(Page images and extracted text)
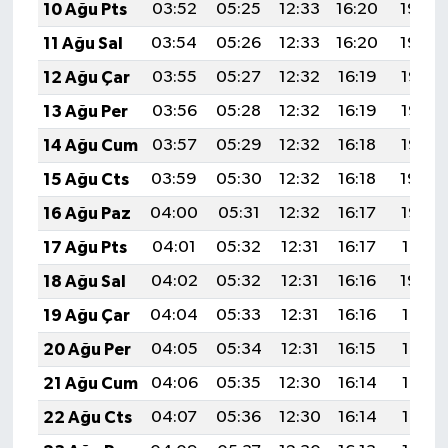
10 Ağu Pts
03:52
05:25
12:33
16:20
19:30
11 Ağu Sal
03:54
05:26
12:33
16:20
19:29
12 Ağu Çar
03:55
05:27
12:32
16:19
19:28
13 Ağu Per
03:56
05:28
12:32
16:19
19:26
14 Ağu Cum
03:57
05:29
12:32
16:18
19:25
15 Ağu Cts
03:59
05:30
12:32
16:18
19:24
16 Ağu Paz
04:00
05:31
12:32
16:17
19:23
17 Ağu Pts
04:01
05:32
12:31
16:17
19:21
18 Ağu Sal
04:02
05:32
12:31
16:16
19:20
19 Ağu Çar
04:04
05:33
12:31
16:16
19:19
20 Ağu Per
04:05
05:34
12:31
16:15
19:17
21 Ağu Cum
04:06
05:35
12:30
16:14
19:16
22 Ağu Cts
04:07
05:36
12:30
16:14
19:15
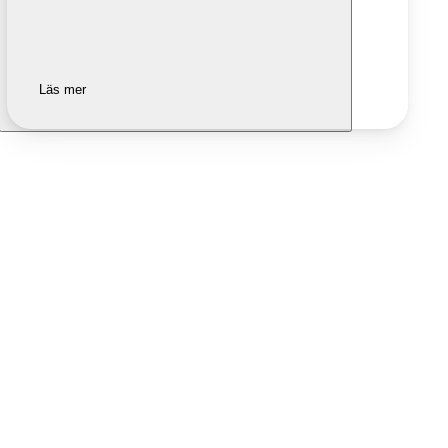
Läs mer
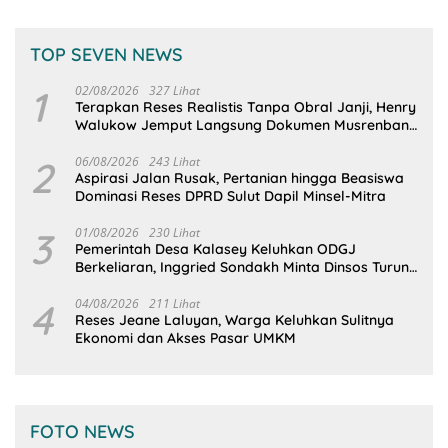
TOP SEVEN NEWS
1
02/08/2026
327 Lihat
Terapkan Reses Realistis Tanpa Obral Janji, Henry
Walukow Jemput Langsung Dokumen Musrenbang
Desa
2
06/08/2026
243 Lihat
Aspirasi Jalan Rusak, Pertanian hingga Beasiswa
Dominasi Reses DPRD Sulut Dapil Minsel-Mitra
3
01/08/2026
230 Lihat
Pemerintah Desa Kalasey Keluhkan ODGJ
Berkeliaran, Inggried Sondakh Minta Dinsos Turun
Tangan
4
04/08/2026
211 Lihat
Reses Jeane Laluyan, Warga Keluhkan Sulitnya
Ekonomi dan Akses Pasar UMKM
FOTO NEWS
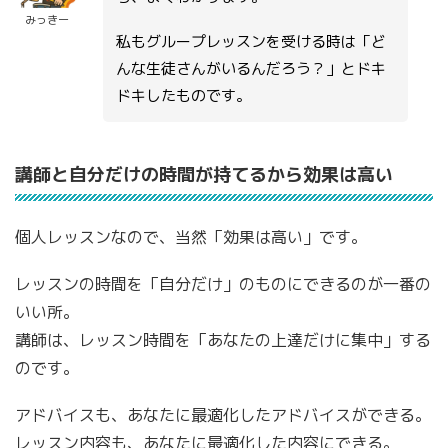
みっきー
私もグループレッスンを受ける時は「ど
んな生徒さんがいるんだろう？」とドキ
ドキしたものです。
講師と自分だけの時間が持てるから効果は高い
個人レッスンなので、当然「効果は高い」です。
レッスンの時間を「自分だけ」のものにできるのが一番の
いい所。
講師は、レッスン時間を「あなたの上達だけに集中」する
のです。
アドバイスも、あなたに最適化したアドバイスができる。
レッスン内容も、あなたに最適化した内容にできる。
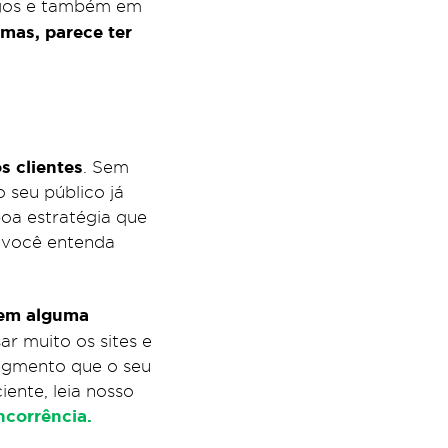
agos e também em
mas, parece ter
os clientes
. Sem
o seu público já
oa estratégia que
 você entenda
 em alguma
ar muito os sites e
egmento que o seu
ente, leia nosso
oncorrência.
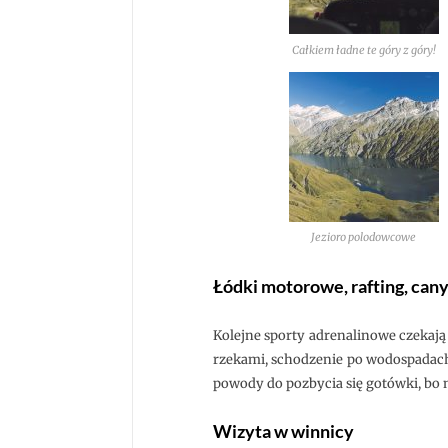
Całkiem ładne te góry z góry!
Jezioro polodowcowe
Łódki motorowe, rafting, canyo
Kolejne sporty adrenalinowe czekają 
rzekami, schodzenie po wodospadach (o
powody do pozbycia się gotówki, bo 
Wizyta w winnicy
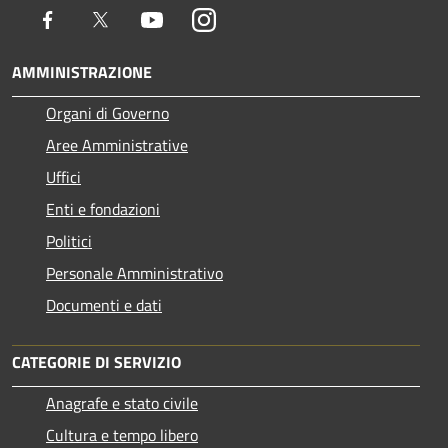
Facebook
Twitter
Youtube
Instagram
AMMINISTRAZIONE
Organi di Governo
Aree Amministrative
Uffici
Enti e fondazioni
Politici
Personale Amministrativo
Documenti e dati
CATEGORIE DI SERVIZIO
Anagrafe e stato civile
Cultura e tempo libero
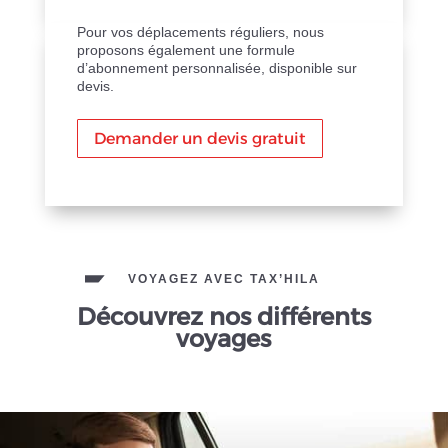
Pour vos déplacements réguliers, nous
proposons également une formule
d’abonnement personnalisée, disponible sur
devis.
Demander un devis gratuit
VOYAGEZ AVEC TAX’HILA
Découvrez nos différents
voyages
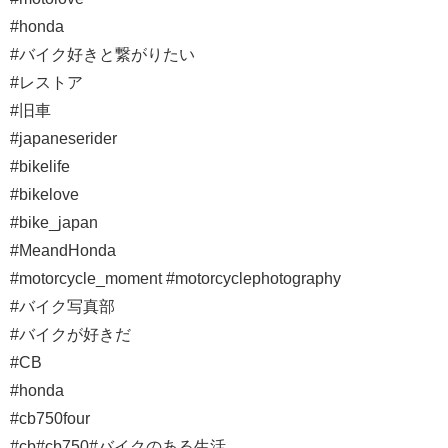
#honda⁣
#バイク好きと繋がりたい⁣
#レストア ⁣
#旧車⁣
#japaneserider⁣
#bikelife⁣
#bikelove⁣
#bike_japan⁣
#MeandHonda⁣
#motorcycle_moment #motorcyclephotography⁣
#バイク写真部⁣
#バイクが好きだ⁣
#CB⁣
#honda ⁣
#cb750four⁣
#cb#cb750#バイクのある生活⁣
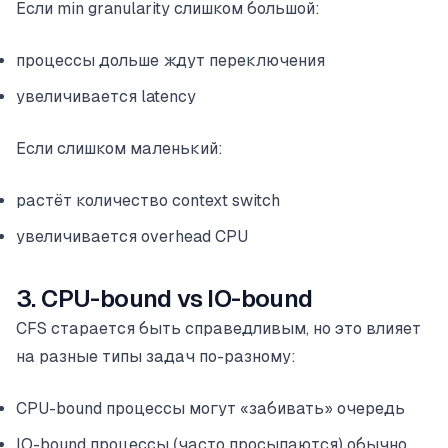
Если min granularity слишком большой:
процессы дольше ждут переключения
увеличивается latency
Если слишком маленький:
растёт количество context switch
увеличивается overhead CPU
3. CPU-bound vs IO-bound
CFS старается быть справедливым, но это влияет
на разные типы задач по-разному:
CPU-bound процессы могут «забивать» очередь
IO-bound процессы (часто просыпаются) обычно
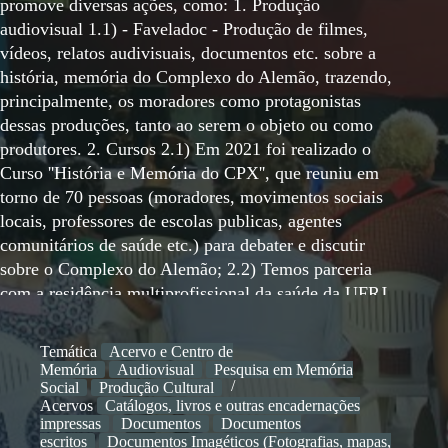
promove diversas ações, como: 1. Produção
audiovisual 1.1) - Faveladoc - Produção de filmes,
vídeos, relatos audivisuais, documentos etc. sobre a
história, memória do Complexo do Alemão, trazendo,
principalmente, os moradores como protagonistas
dessas produções, tanto ao serem o objeto ou como
produtores. 2. Cursos 2.1) Em 2021 foi realizado o
Curso ''História e Memória do CPX'', que reuniu em
torno de 70 pessoas (moradores, movimentos sociais
locais, professores de escolas publicas, agentes
comunitários de saúde etc.) para debater e discutir
sobre o Complexo do Alemão; 2.2) Temos parceria
com a residência multiprofissional da saúde da UFRJ,
e realizamos com frequência aulas e encontros entre
os residentes médicos. O objetivo é apresentar aos
Temática
Acervo e Centro de
futuros médicos, que irão atuar nos equipamentos
Memória
Audiovisual
Pesquisa em Memória
públicos locais atendendo a população do Alemão, a
Social
Produção Cultural
Acervos
Catálogos, livros e outras encadernações
história e a sociabilidade do Complexo do Alemão. 3.
impressas
Documentos
Documentos
Acervo 3.1) Acervo Memórias Faveladas - O AMF é
escritos
Documentos Imagéticos (Fotografias, mapas,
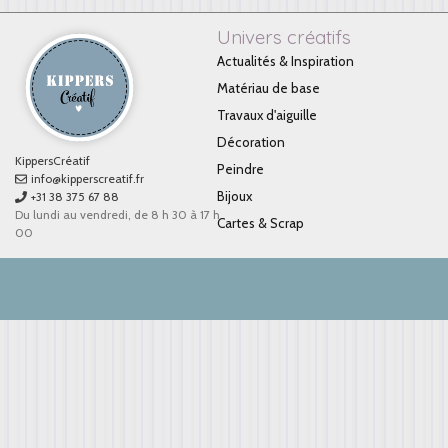
Univers créatifs
Actualités & Inspiration
Matériau de base
Travaux d'aiguille
Décoration
KippersCréatif
Peindre
info@kipperscreatif.fr
Bijoux
+31 38 375 67 88
Du lundi au vendredi, de 8 h 30 à 17 h
Cartes & Scrap
00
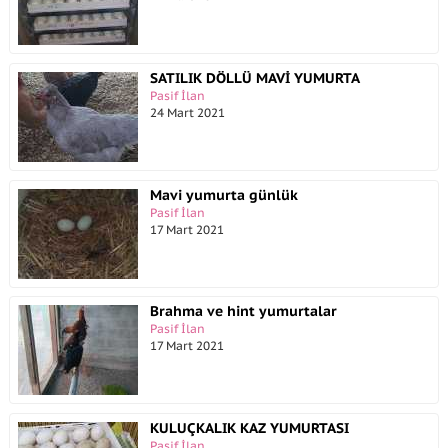
SATILIK DÖLLÜ MAVİ YUMURTA
Pasif İlan
24 Mart 2021
Mavi yumurta günlük
Pasif İlan
17 Mart 2021
Brahma ve hint yumurtalar
Pasif İlan
17 Mart 2021
KULUÇKALIK KAZ YUMURTASI
Pasif İlan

--- What you are asked to do ---
Retype the lines above exactly as they appear, from the line containing "Acervo 3.1) Acervo" through the line containing "38 375 67 88", and leave out any pictures.

--- Reply to the exercise ---
Acervo 3.1) Acervo Memórias Faveladas - O AMF é
escritos
Documentos Imagéticos (Fotografias, mapas,
Univers créatifs
Actualités & Inspiration
Matériau de base
Travaux d'aiguille
Décoration
KippersCréatif
Peindre
info@kipperscreatif.fr
Bijoux
+31 38 375 67 88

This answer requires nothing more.